Rediseño de logo
La clienta llegó con una necesidad clara: renovar su logotipo y darle una nueva vida a su identidad visual. Desde el primer contacto, el proceso estuvo guiado por la escucha activa y la comprensión profunda de su visión.
Como punto de partida, la clienta compartió referencias visuales que admiraba y que resonaban con la esencia de su marca. Estas referencias no fueron consideradas limitaciones, sino una brújula creativa: una ventana a sus preferencias estéticas, a su público objetivo y a los valores que deseaba proyectar.
El proceso creativo no comienza en el diseño, sino en la conversación. Escuchar es la primera herramienta de cualquier estratega de marca.

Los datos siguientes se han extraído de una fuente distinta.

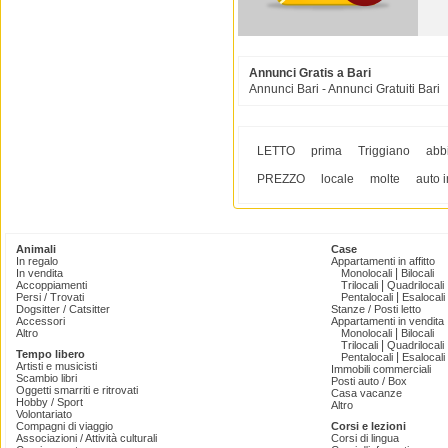
Annunci Gratis a Bari
Annunci Bari - Annunci Gratuiti Bari
LETTO
prima
Triggiano
abb
PREZZO
locale
molte
auto i
Animali
Case
In regalo
Appartamenti in affitto
|
In vendita
Monolocali
Bilocali
|
Accoppiamenti
Trilocali
Quadrilocali
|
Persi / Trovati
Pentalocali
Esalocali
Dogsitter / Catsitter
Stanze / Posti letto
Accessori
Appartamenti in vendita
|
Altro
Monolocali
Bilocali
|
Trilocali
Quadrilocali
Tempo libero
|
Pentalocali
Esalocali
Artisti e musicisti
Immobili commerciali
Scambio libri
Posti auto / Box
Oggetti smarriti e ritrovati
Casa vacanze
Hobby / Sport
Altro
Volontariato
Compagni di viaggio
Corsi e lezioni
Associazioni / Attività culturali
Corsi di lingua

A partir de ese briefing, desarrollé múltiples conceptos de logotipo, cada uno de ellos explorado con rigor estratégico y criterio visual. Cada propuesta respondía a una dirección diferente, lo que permitía a la clienta comparar caminos creativos con claridad y confianza. Tras un proceso de retroalimentación colaborativa, se llegó a la versión final: un logotipo que ella aprobó con entusiasmo, alineado con su identidad y con proyección a largo plazo.
Paralelamente, la clienta solicitó orientación sobre la estrategia de marketing. Desarrollé una serie de ideas y recomendaciones orientadas a fortalecer la presencia de su marca, potenciar su comunicación visual y generar una conexión genuina con su audiencia. Cada sugerencia fue diseñada para complementar la nueva identidad gráfica y traducirse en acciones concretas de crecimiento.